A Sea Queen's Sailing eBook

Charles Whistler
This eBook from the Gutenberg Project consists of approximately 286 pages of information about A Sea Queen's Sailing.

A Sea Queen's Sailing eBook

Charles Whistler
This eBook from the Gutenberg Project consists of approximately 286 pages of information about A Sea Queen's Sailing.

Suddenly, there came a sharp whistle, and the roll of the oars ceased.  Gerda started away from the gunwale and looked at us, and Dalfin set his hand on his sword hilt.  It was just as if they had spied us, and I half expected to see the tall stemhead of the ship come towering through the thickness over our rail.  There was nothing to tell us how fast we were going through the water, and we seemed still.  I saw Bertric smiling.

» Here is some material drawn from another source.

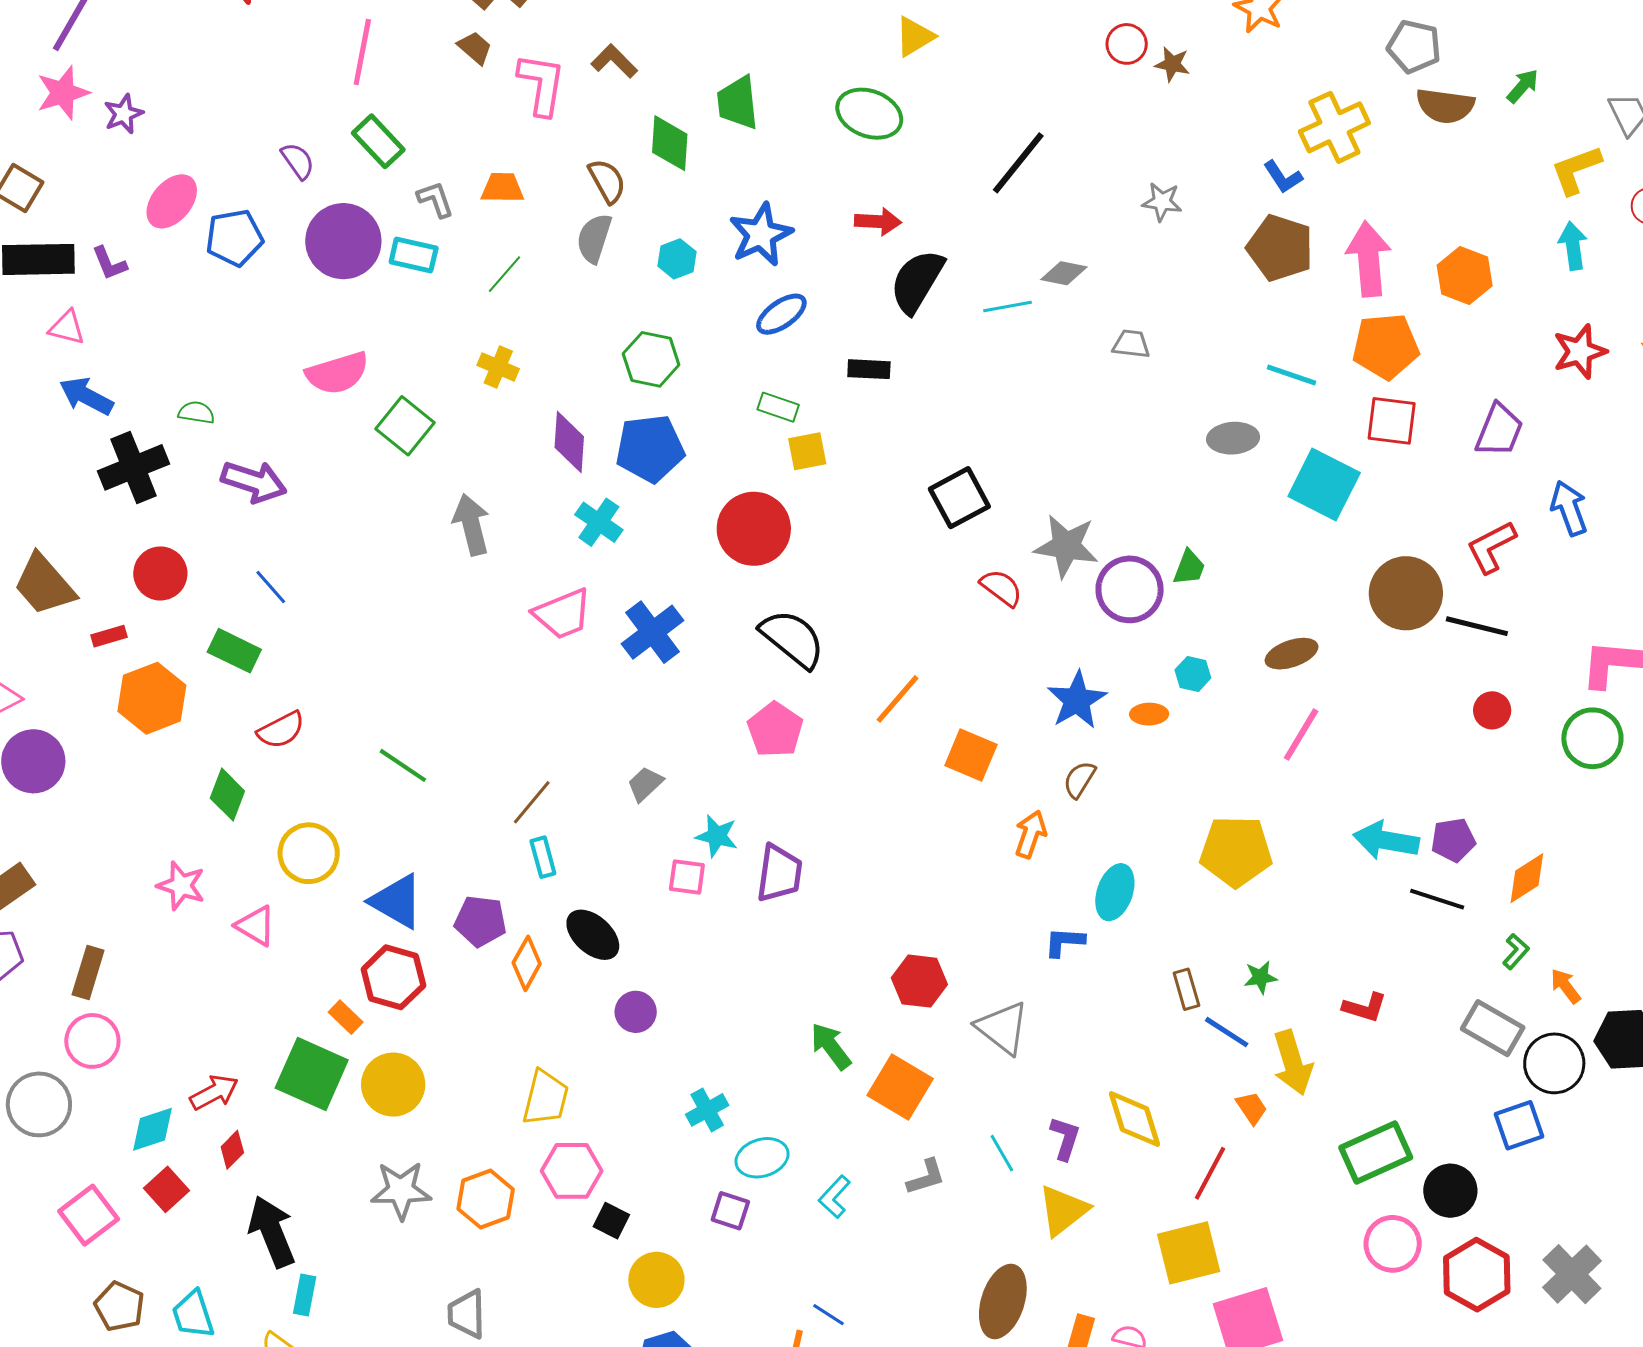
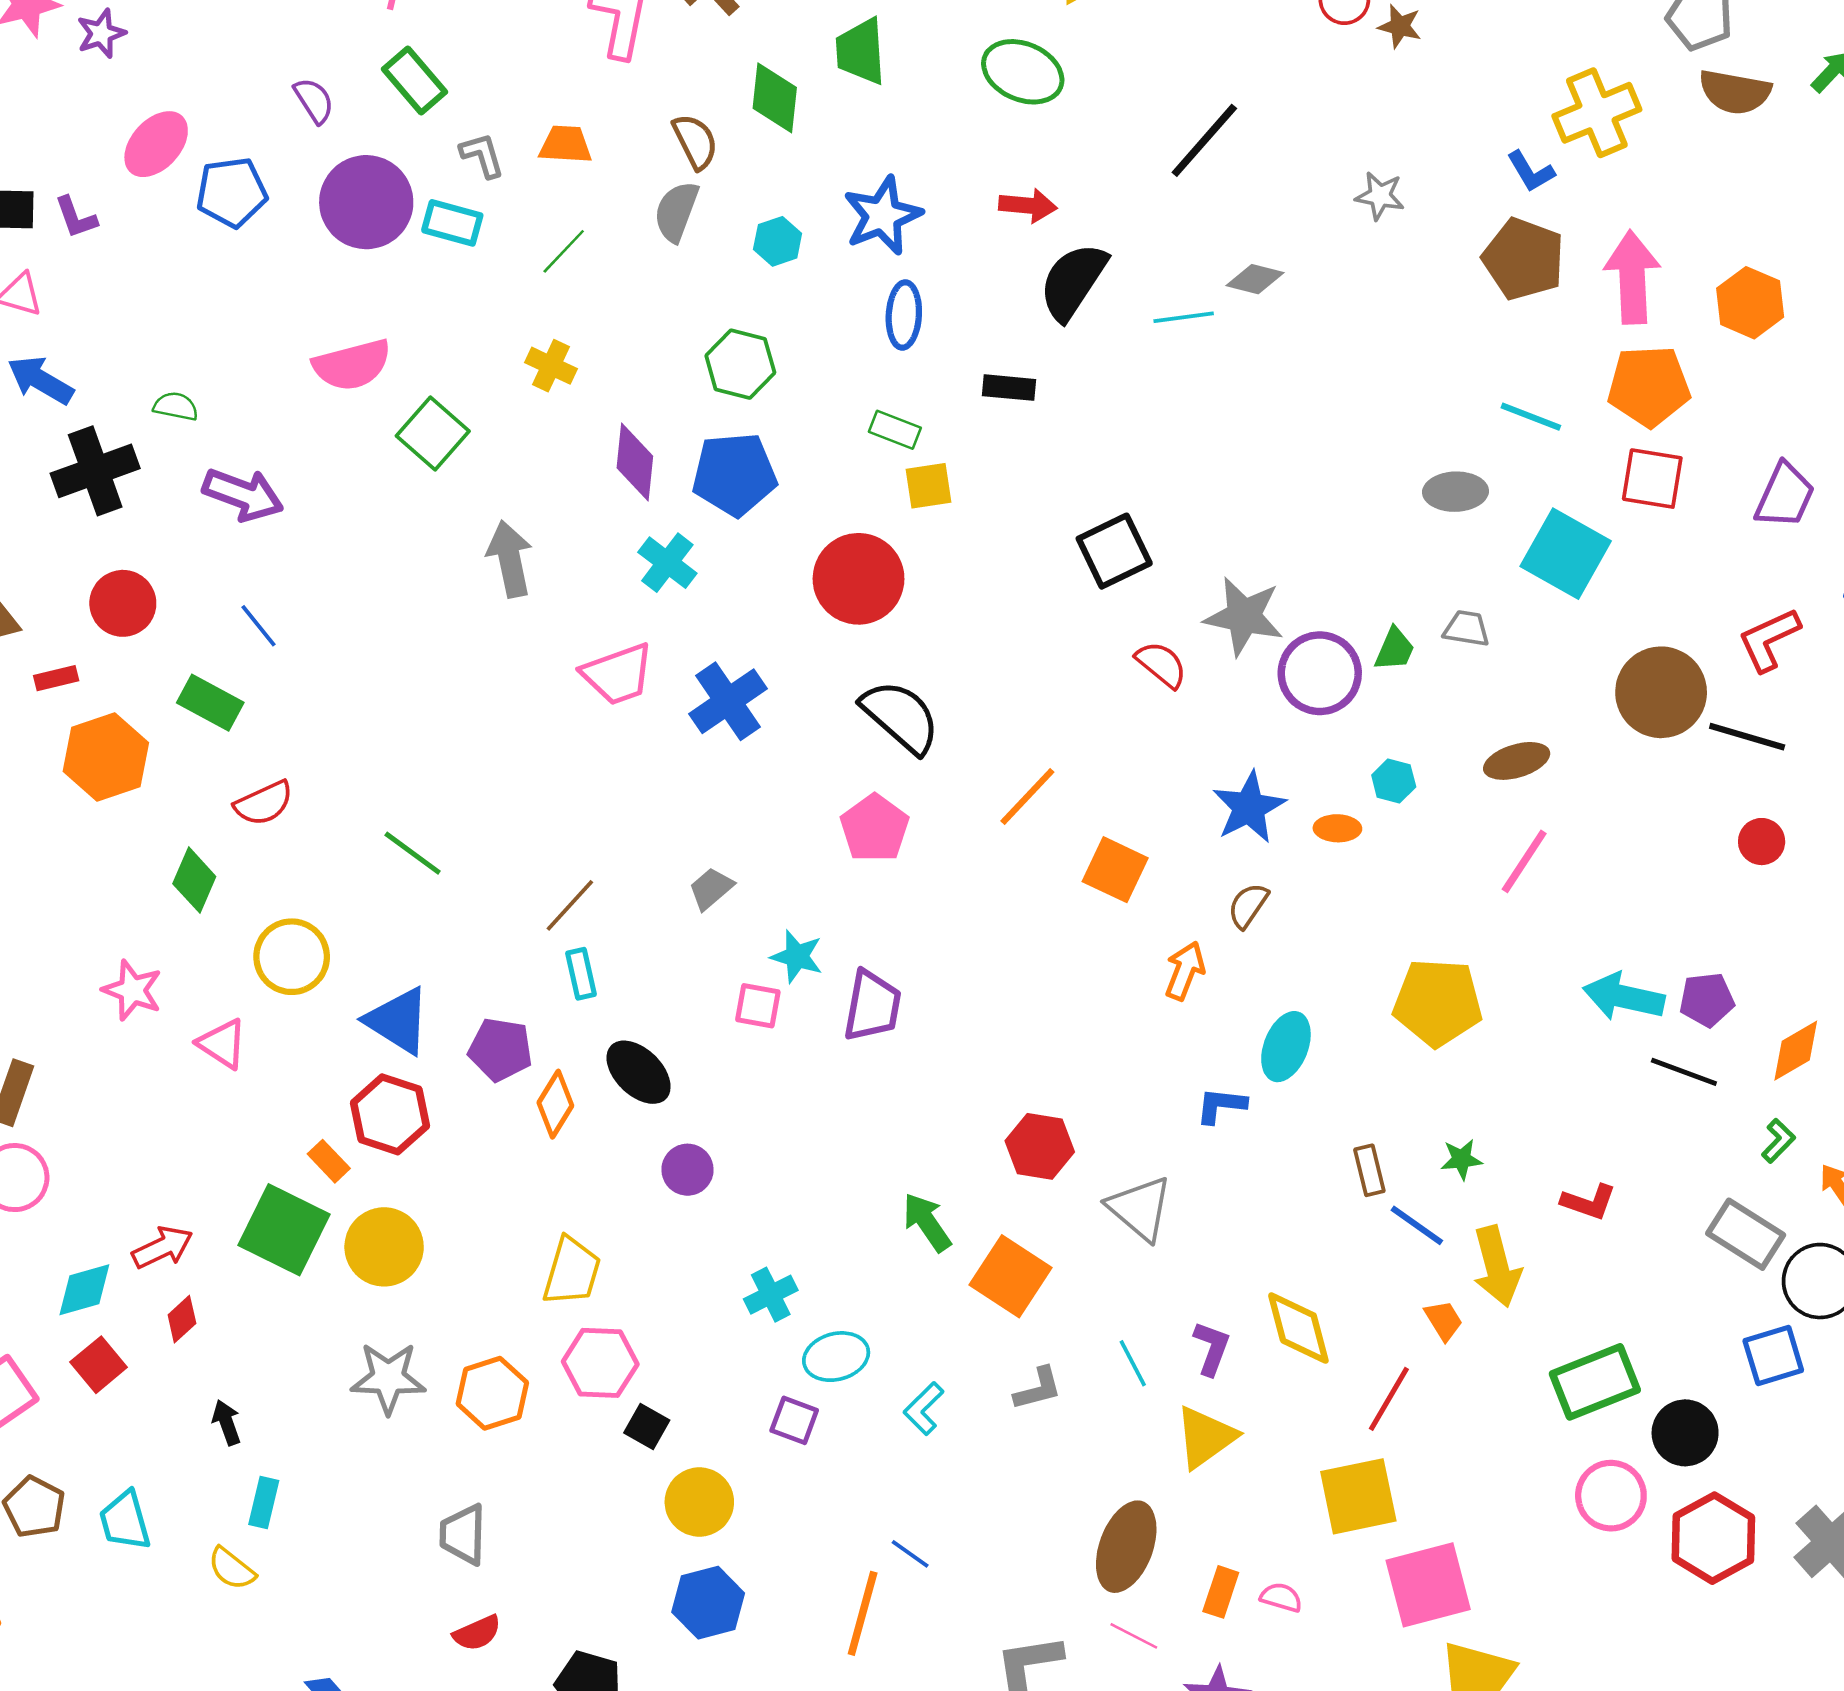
blue ellipse: (781, 314) -> (904, 315), turned -54
gray trapezoid: (1131, 344) -> (1467, 628), moved
black arrow: (272, 1232) -> (227, 1422), size x0.5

“Shift of rowers,” he said in a whisper, and Gerda’s pale face brightened.  Then I heard Heidrek rating someone, and I heard, too, the tramp and rattle of the men who left and came to the oars; but by the time the steady pull began again we had passed the ship by a long way, and lost the sound almost as soon as it came.  Then there was silence once more, and the strain was past.  Our course would take us clear of the other ship by a mile or more.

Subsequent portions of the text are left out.